Work out how many lines of the listing below include the string "with", and give that number alone.

(THE DATA)

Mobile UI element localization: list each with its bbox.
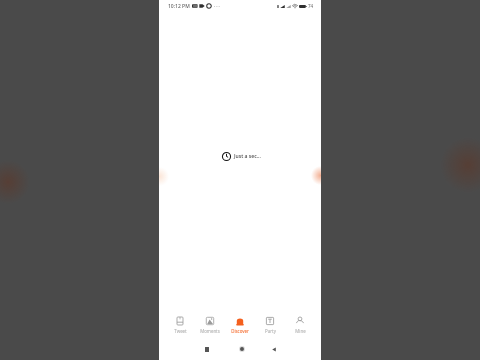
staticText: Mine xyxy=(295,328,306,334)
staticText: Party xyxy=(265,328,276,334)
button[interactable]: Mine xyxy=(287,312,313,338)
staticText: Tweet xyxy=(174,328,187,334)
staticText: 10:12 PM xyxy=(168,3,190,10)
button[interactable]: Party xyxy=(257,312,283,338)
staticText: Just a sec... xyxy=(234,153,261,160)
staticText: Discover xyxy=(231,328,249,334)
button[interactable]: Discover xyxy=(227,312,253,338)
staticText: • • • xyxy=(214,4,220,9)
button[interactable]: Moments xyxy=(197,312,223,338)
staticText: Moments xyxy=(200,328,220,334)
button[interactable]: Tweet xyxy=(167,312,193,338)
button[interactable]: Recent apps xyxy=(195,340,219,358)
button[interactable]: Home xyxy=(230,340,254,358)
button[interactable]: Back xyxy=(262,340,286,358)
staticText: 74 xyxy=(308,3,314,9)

(End THE DATA)
(THE DATA)

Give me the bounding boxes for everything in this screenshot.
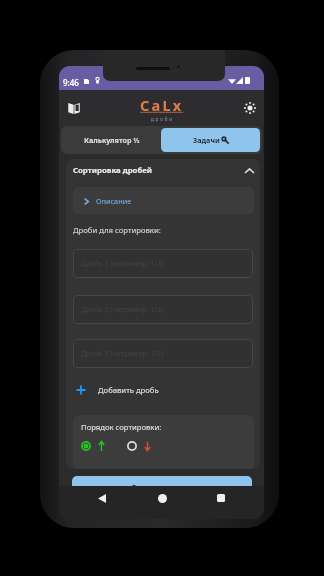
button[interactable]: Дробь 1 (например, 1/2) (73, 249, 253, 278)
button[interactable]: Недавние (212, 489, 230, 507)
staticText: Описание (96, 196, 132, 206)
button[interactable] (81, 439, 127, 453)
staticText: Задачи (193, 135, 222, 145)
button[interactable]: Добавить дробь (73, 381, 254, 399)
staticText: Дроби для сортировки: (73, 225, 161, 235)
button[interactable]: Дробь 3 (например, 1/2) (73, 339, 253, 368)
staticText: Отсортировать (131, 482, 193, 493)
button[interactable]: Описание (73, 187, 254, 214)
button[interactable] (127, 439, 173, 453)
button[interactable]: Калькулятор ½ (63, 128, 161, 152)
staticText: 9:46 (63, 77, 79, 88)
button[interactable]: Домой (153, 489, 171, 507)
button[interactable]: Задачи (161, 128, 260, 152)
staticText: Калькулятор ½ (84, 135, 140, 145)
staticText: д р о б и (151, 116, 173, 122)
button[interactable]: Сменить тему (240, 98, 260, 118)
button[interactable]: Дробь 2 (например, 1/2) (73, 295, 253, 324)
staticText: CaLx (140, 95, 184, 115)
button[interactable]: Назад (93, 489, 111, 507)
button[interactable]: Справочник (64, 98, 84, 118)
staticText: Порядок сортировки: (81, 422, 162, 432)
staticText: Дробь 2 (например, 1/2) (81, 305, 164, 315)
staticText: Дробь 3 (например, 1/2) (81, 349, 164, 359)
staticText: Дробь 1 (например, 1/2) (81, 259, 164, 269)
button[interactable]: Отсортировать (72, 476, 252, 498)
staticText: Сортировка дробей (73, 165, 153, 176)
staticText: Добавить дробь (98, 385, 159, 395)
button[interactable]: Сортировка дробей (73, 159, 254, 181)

(End THE DATA)
(THE DATA)

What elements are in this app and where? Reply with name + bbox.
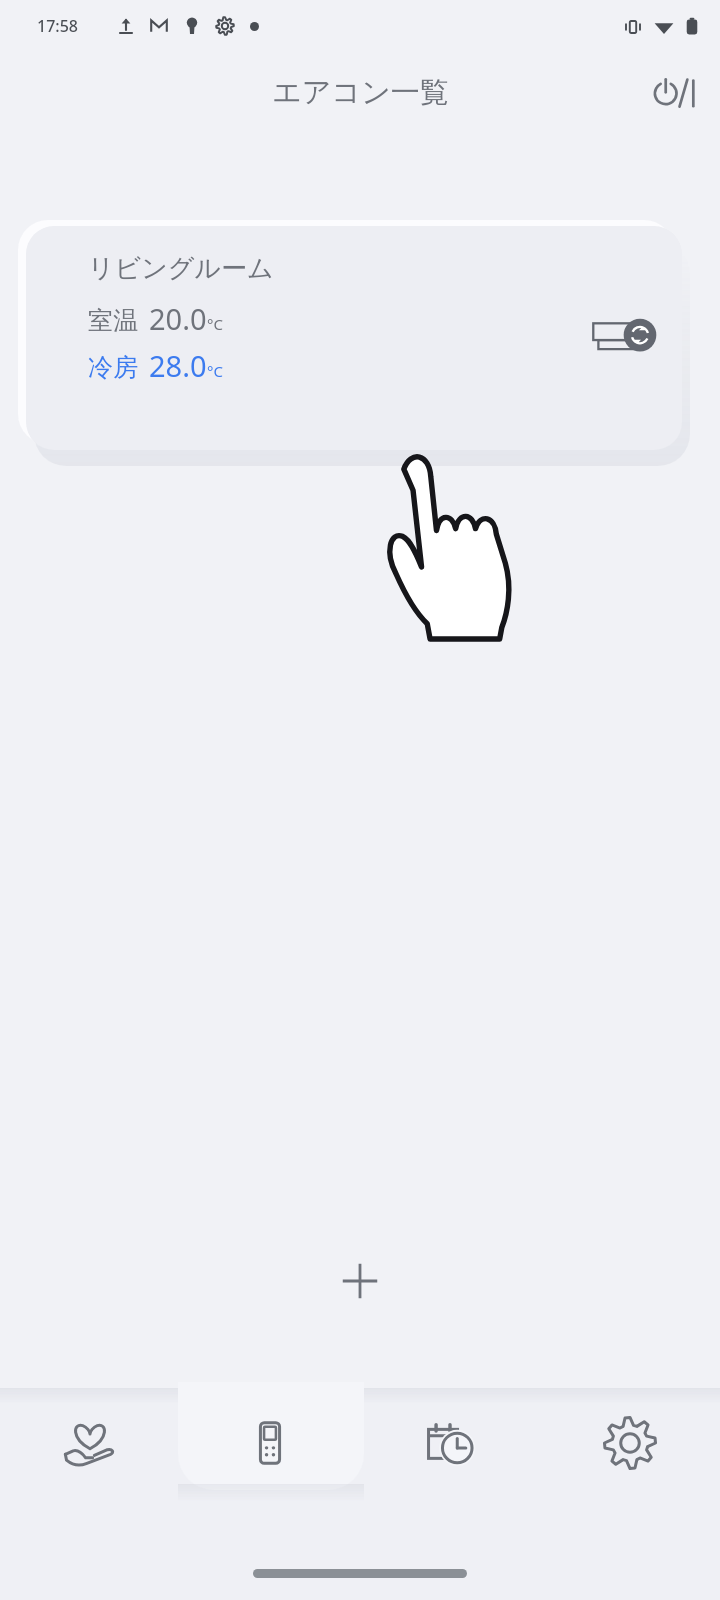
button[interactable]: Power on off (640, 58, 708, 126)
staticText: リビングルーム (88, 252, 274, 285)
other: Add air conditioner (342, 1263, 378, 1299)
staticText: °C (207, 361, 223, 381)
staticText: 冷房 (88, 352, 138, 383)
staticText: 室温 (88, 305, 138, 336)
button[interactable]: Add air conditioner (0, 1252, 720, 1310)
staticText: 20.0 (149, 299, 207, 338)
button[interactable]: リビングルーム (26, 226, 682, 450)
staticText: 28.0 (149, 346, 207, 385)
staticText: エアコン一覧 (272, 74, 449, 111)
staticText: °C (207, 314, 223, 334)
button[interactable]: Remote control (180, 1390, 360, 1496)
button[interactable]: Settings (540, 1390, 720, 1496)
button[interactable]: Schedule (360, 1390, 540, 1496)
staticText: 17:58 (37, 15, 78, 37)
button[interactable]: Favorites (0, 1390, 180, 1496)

(End THE DATA)

● **ANSWER TO THE EXERCISE**: 2